Data for review =
..........

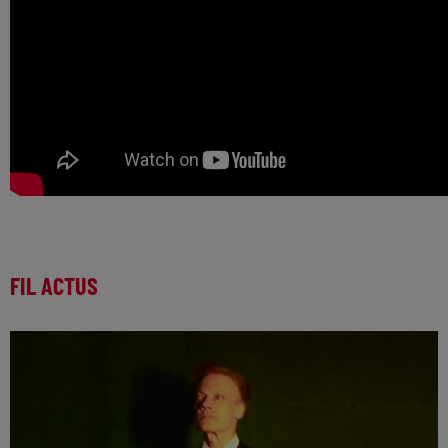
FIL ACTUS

..........

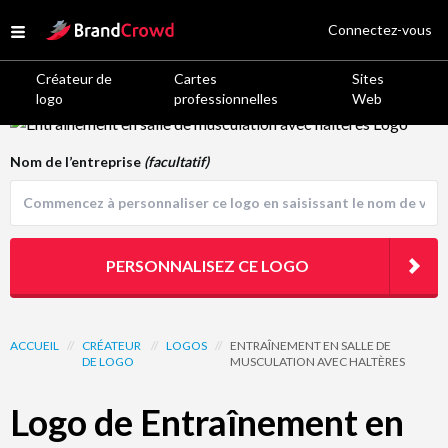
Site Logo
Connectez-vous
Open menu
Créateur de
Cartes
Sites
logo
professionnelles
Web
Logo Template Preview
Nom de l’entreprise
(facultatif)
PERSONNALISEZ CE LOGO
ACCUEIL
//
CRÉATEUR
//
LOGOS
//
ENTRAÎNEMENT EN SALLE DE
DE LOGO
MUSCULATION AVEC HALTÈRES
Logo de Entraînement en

..........

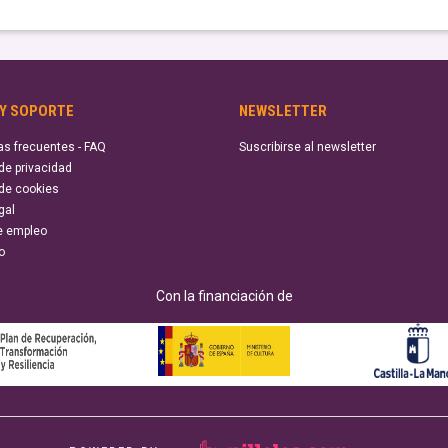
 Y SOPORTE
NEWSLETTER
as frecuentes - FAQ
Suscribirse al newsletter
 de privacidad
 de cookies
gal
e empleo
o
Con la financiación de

..........

Work item =
From the listing above, repeat exactly the lines starting at the line that includes "as frecuentes - FAQ" and ending at the line that includes "Con la financiación de", with nothing outside that span.

The answer =
as frecuentes - FAQ
Suscribirse al newsletter
 de privacidad
 de cookies
gal
e empleo
o
Con la financiación de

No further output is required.